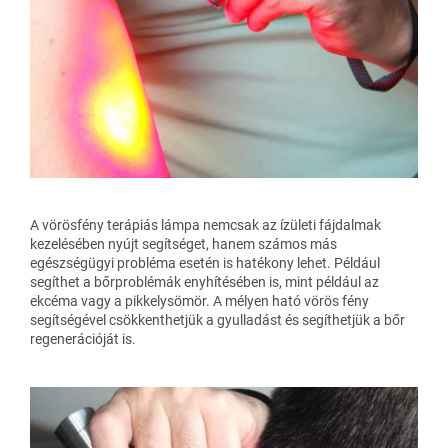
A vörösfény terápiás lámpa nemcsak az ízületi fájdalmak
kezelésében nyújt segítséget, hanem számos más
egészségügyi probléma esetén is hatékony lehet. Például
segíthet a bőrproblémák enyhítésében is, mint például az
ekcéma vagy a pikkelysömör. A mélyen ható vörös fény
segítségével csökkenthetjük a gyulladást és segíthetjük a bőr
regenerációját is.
· · · · ·
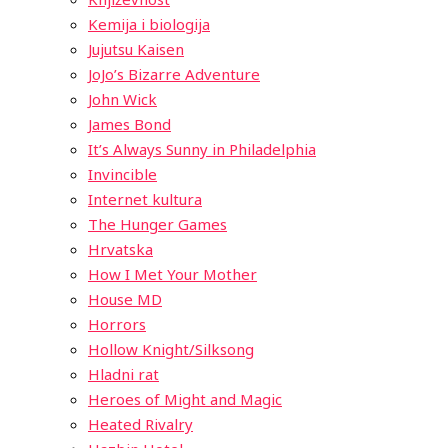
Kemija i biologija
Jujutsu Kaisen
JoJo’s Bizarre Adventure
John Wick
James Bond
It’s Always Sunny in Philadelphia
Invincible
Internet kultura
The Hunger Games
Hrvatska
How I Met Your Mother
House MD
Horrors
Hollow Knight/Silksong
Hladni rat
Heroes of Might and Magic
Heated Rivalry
· · · · ·
◆ **Work request**: Once you find the line with "Jujutsu Kaisen" in the entries above, output it and each line after it up to and including the line with "Heated Rivalry", and nothing else.

◆ **Answer for this exercise**:
Jujutsu Kaisen
JoJo’s Bizarre Adventure
John Wick
James Bond
It’s Always Sunny in Philadelphia
Invincible
Internet kultura
The Hunger Games
Hrvatska
How I Met Your Mother
House MD
Horrors
Hollow Knight/Silksong
Hladni rat
Heroes of Might and Magic
Heated Rivalry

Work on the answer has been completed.